The legislature's labor committee had a full slate on Tuesday as it considered some controversial bills. The committee heard public testimony on a wide range of legislation, but among the most disputed were the proposal to further raise the minimum wage, and another bill that would force large corporations to pay a living wage. 

Business advocates said the measures would both lead to widespread wage inflation, which can't be absorbed by employers.

Kevin Burgos, who works at Dunkin Donuts in Hartford, has been campaigning for fair pay for fast food workers. He spoke in favor of both bills.

But business advocates said the measures would both lead to widespread wage inflation, which can't be absorbed by employers. The National Federation of Independent Business called the minimum wage proposal more of a fashionable political trend than a thoughtful economic policy.

Last year, the minimum wage provoked some sharp battles as legislation made its way through the state house and senate. After a victory for supporters of a raise, few on either side would have thought the issue would be back again so soon.
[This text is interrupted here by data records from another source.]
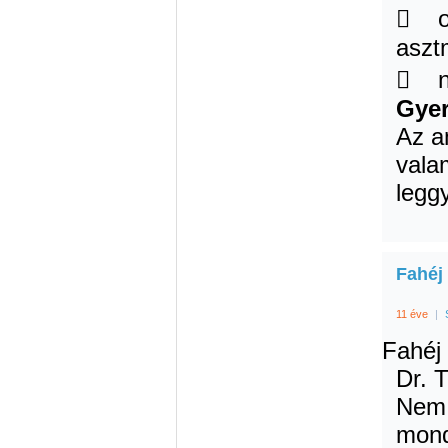
 or
aszt
 na
Gye
Az a
valam
leggy
Fahéj
11 éve
|
Fahéj
Dr. 
Nem 
mond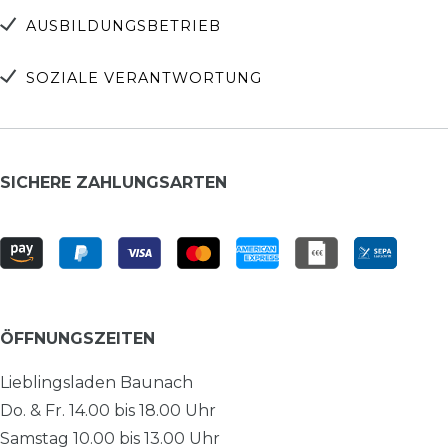
AUSBILDUNGSBETRIEB
SOZIALE VERANTWORTUNG
SICHERE ZAHLUNGSARTEN
ÖFFNUNGSZEITEN
Lieblingsladen Baunach
Do. & Fr. 14.00 bis 18.00 Uhr
Samstag 10.00 bis 13.00 Uhr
It's on the agenda, as Governor Dannel Malloy said he wants to see the wage increase to $10.10 by 2017. Business advocates are once again preparing to fight.

"When you are increasing the minimum wage, you really are changing the amount of opportunities that there may be for the youth out there," said Bonnie Stewart of the Connecticut Business and Industry Association. "We're already seeing higher youth unemployment in Connecticut than we've seen in a long time, and each time the minimum wage goes up, unfortunately, so does the percentage of unemployed youth."

The committee also considered a bill that would impose fines on big companies that don't pay their workers what's being termed a standard wage -- the median for that occupation. Its supporters, including the Working Families Party, said it would keep the state from having to provide subsidies for corporations in the form of Medicaid, and other assistance programs, when they don't pay a living wage.

Stewart said it's just another way to make Connecticut less business friendly. "This is a matter that, if this measure is adopted," she said, "would make Connecticut so much less competitive than we already are, and that's a big problem."

One bill the business community is keen to see passed is an adjustment to worker's comp cases, which attempts to set a standard for hospital fees when employers are footing the bill. In all, the Labor Committee is looking at 19 different bills.